Our methodology sets the framework for CRISPR-mediated HBB targeting in HSCs that has the power to be translated to the clinic. While GFP is an unsuitable marker for gene therapy, our enrichment protocol using tNGFR (Fig 2c and Fig 3f-g) (or other similar signaling-inert cell surface markers) represents a strategy for the next generation of β-hemoglobinopathy therapies that are based on gene editing. Our studies show that this methodology can enrich corrected SCD patient-derived HSPCs that can differentiate into erythrocytes that express HBB anti-sickling mRNA from the endogenous HBB promoter. This tNGFR selection strategy has the potential advantage over chemoselection strategies that it avoids exposing edited cells and patients to potentially toxic chemotherapy14. The strategy of knocking in a HBB cDNA along with a selectable marker to enrich for modified cells would be applicable to both SCD and almost all forms of b-thalassemia. Furthermore, because we can efficiently scale up the genome editing process to clinically relevant starting numbers, future studies will address developing a GMP-compatible process for editing the HBB locus in HSPCs.

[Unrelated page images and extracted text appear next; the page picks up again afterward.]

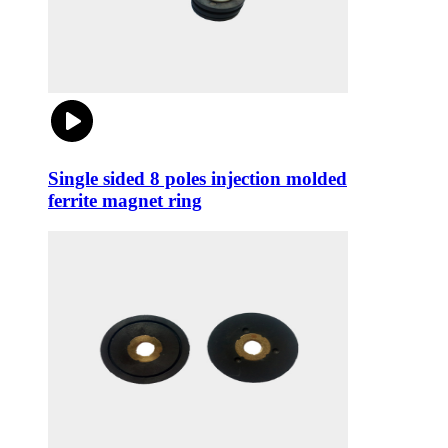
Single sided 8 poles injection molded
ferrite magnet ring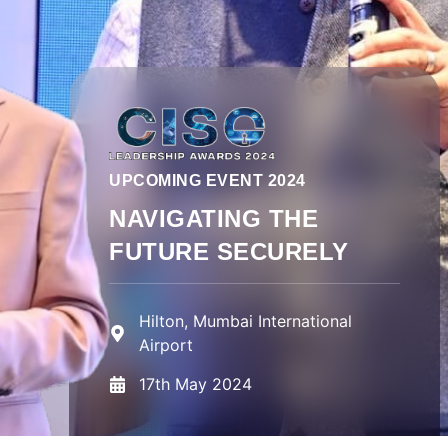
UPCOMING EVENT 2024
NAVIGATING THE
FUTURE SECURELY
Hilton, Mumbai International
Airport
17th May 2024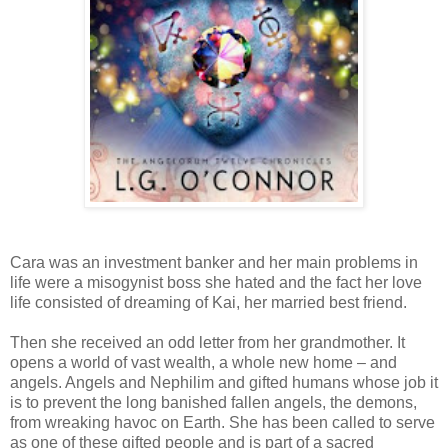
Cara was an investment banker and her main problems in
life were a misogynist boss she hated and the fact her love
life consisted of dreaming of Kai, her married best friend.
Then she received an odd letter from her grandmother. It
opens a world of vast wealth, a whole new home – and
angels. Angels and Nephilim and gifted humans whose job it
is to prevent the long banished fallen angels, the demons,
from wreaking havoc on Earth. She has been called to serve
as one of these gifted people and is part of a sacred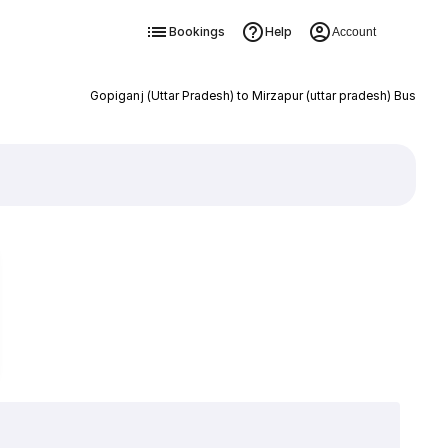
Bookings
Help
Account
Gopiganj (Uttar Pradesh) to Mirzapur (uttar pradesh) Bus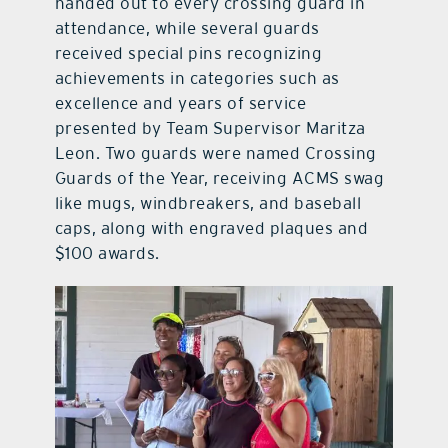
handed out to every crossing guard in
attendance, while several guards
received special pins recognizing
achievements in categories such as
excellence and years of service
presented by Team Supervisor Maritza
Leon. Two guards were named Crossing
Guards of the Year, receiving ACMS swag
like mugs, windbreakers, and baseball
caps, along with engraved plaques and
$100 awards.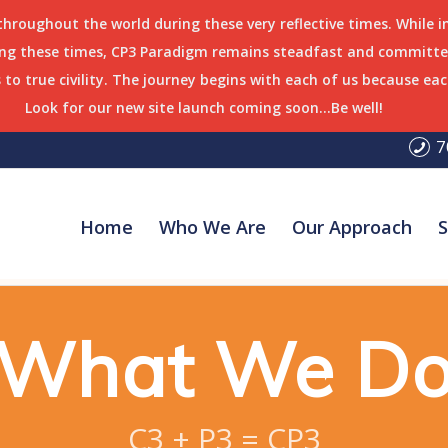
 throughout the world during these very reflective times. While 
ring these times, CP3 Paradigm remains steadfast and committed
to true civility. The journey begins with each of us because eac
Look for our new site launch coming soon…Be well!
7
Home
Who We Are
Our Approach
S
What We D
C3 + P3 = CP3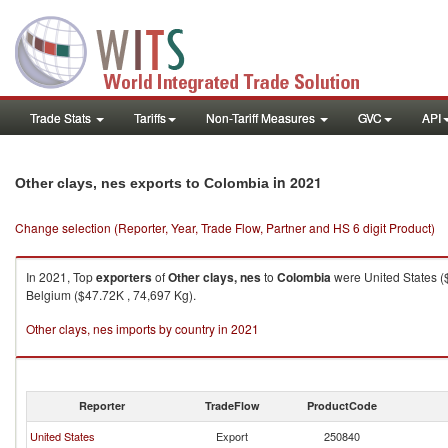
Trade Stats
Tariffs
Non-Tariff Measures
GVC
API
in 2021
Other clays, nes exports to Colombia
Change selection (Reporter, Year, Trade Flow, Partner and HS 6 digit Product)
In 2021, Top
exporters
of
Other clays, nes
to
Colombia
were United States (
Belgium ($47.72K , 74,697 Kg).
Other clays, nes imports by country in 2021
Reporter
TradeFlow
ProductCode
United States
Export
250840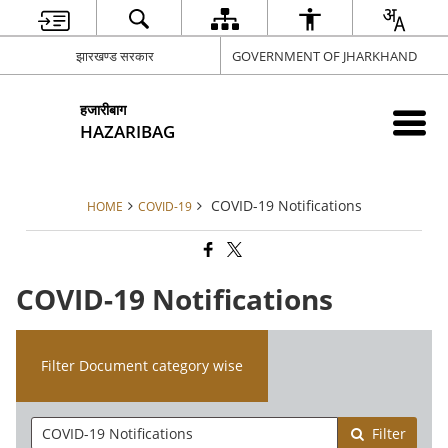
झारखण्ड सरकार
GOVERNMENT OF JHARKHAND
हजारीबाग
HAZARIBAG
COVID-19 Notifications
HOME
COVID-19
COVID-19 Notifications
Filter Document category wise
Filter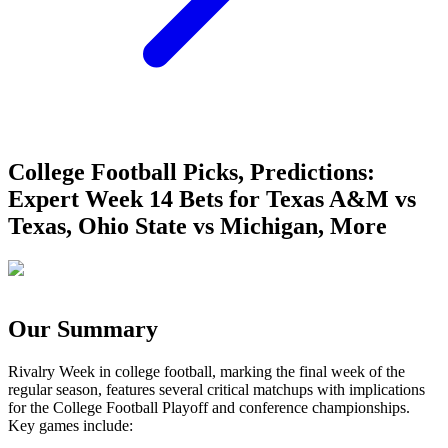
College Football Picks, Predictions:
Expert Week 14 Bets for Texas A&M vs
Texas, Ohio State vs Michigan, More
Our Summary
Rivalry Week in college football, marking the final week of the
regular season, features several critical matchups with implications
for the College Football Playoff and conference championships.
Key games include: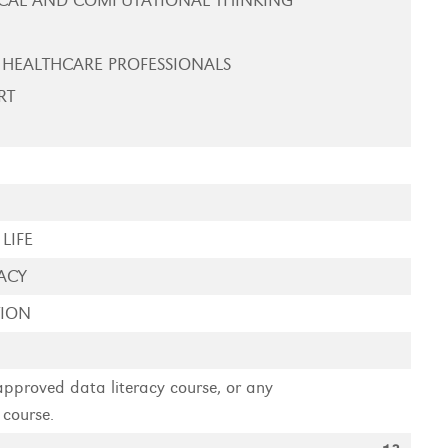
CAL AND COMPUTATIONAL THINKING
 HEALTHCARE PROFESSIONALS
RT
LIFE
ACY
TION
 approved data literacy course, or any
 course.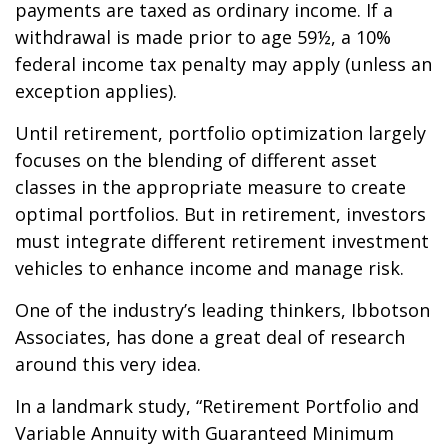
payments are taxed as ordinary income. If a
withdrawal is made prior to age 59½, a 10%
federal income tax penalty may apply (unless an
exception applies).
Until retirement, portfolio optimization largely
focuses on the blending of different asset
classes in the appropriate measure to create
optimal portfolios. But in retirement, investors
must integrate different retirement investment
vehicles to enhance income and manage risk.
One of the industry’s leading thinkers, Ibbotson
Associates, has done a great deal of research
around this very idea.
In a landmark study, “Retirement Portfolio and
Variable Annuity with Guaranteed Minimum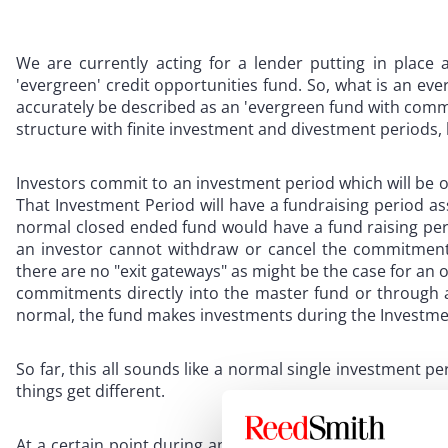
We are currently acting for a lender putting in place a
'evergreen' credit opportunities fund. So, what is an eve
accurately be described as an 'evergreen fund with comm
structure with finite investment and divestment periods, b
Investors commit to an investment period which will be of 
That Investment Period will have a fundraising period as
normal closed ended fund would have a fund raising perio
an investor cannot withdraw or cancel the commitments
there are no "exit gateways" as might be the case for an 
commitments directly into the master fund or through a
normal, the fund makes investments during the Investmen
So far, this all sounds like a normal single investment 
things get different.
At a certain point during an Investment Period, such a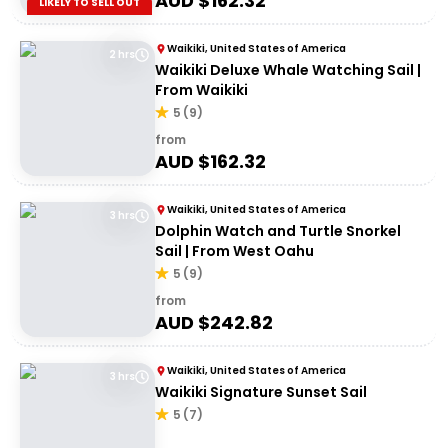
AUD $
162.32
LIKELY TO SELL OUT
Waikiki, United States of America
2 hrs
Waikiki Deluxe Whale Watching Sail |
From Waikiki
5
(
9
)
from
AUD $
162.32
Waikiki, United States of America
3 hrs
Dolphin Watch and Turtle Snorkel
Sail | From West Oahu
5
(
9
)
from
AUD $
242.82
Waikiki, United States of America
3 hrs
Waikiki Signature Sunset Sail
5
(
7
)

In conclusion, we believe that the presented methodology lays the foundation for CRISPR/Cas9-mediated genome editing therapies not only for the b-hemoglobinopathies, but also for a range of other hematological diseases and generally advances HSC-based cell and gene therapies.
Materials and Methods
AAV vector production
AAV vector plasmids were cloned in the pAAV-MCS plasmid (Agilent Technologies, Santa Clara, CA) containing ITRs from AAV serotype 2. The HBB rAAV6 GFP and tNGFR donor contained promoter, MaxGFP or tNGFR, and BGH polyA. The left and right homology arms for the GFP and tNGFR HBB donors were 540bp and 420bp, respectively. The E6V rAAV6 donor contained 2.2kb of sequence homologous to the sequence upstream of E6V. The nucleotide changes are depicted in Extended Data Figure 2. Immediately downstream of the last nucleotide change was 2.2kb of homologous HBB sequence. HBB cDNA contained same homology arms as GFP and tNGFR donors above except the left homology arm was shortened to end at the sickle mutation. Sequence of full HBB cDNA is depicted in Supplemental Figure 4B. The sickle corrective donor used in the SCD-derived HSPCs in Figure 4 had a total of 2.4kb sequence homology to HBB with the SNPs shown in Extended Data Figure 8a in the center. Self complementary AAV6 (scAAV6) carrying the SFFV promoter driving GFP was kindly provided by Hans-Peter Kiem (Fred Hutchinson Cancer Research Center). AAV6 vectors were produced as described with a few modifications44. Briefly, 293FT cells (Life Technologies, Carlsbad, CA, USA) were seeded at 13x106 cells per dish in ten 15-cm dishes one day before transfection. One 15-cm dish was transfected using standard PEI transfection with 6 μg ITR-containing plasmid and 22 μg pDGM6 (a kind gift from David Russell, University of Washington, Seattle, WA, USA), which contains the AAV6 cap genes, AAV2 rep genes, and adenovirus helper genes. Cells were incubated for 72 hrs until harvest of AAV6 from cells by three freeze-thaw cycles followed by a 45 min incubation with TurboNuclease at 250 U/mL (Abnova, Heidelberg, Germany). AAV vectors were purified on an iodixanol density gradient by ultracentrifugation at 48,000 rpm for 2 h at 18 °C. AAV vectors were extracted at the 60-40% iodixanol interface and dialyzed three times in PBS with 5% sorbitol in the last dialysis using a 10K MWCO Slide-A-Lyzer G2 Dialysis Cassette (Thermo Fisher Scientific, Santa Clara, CA, USA). Vectors were added pluronic acid to a final concentration of 0.001%, aliquoted, and stored at -80°C until use. AAV6 vectors were titered using quantitative PCR to measure number of vector genomes as described here45.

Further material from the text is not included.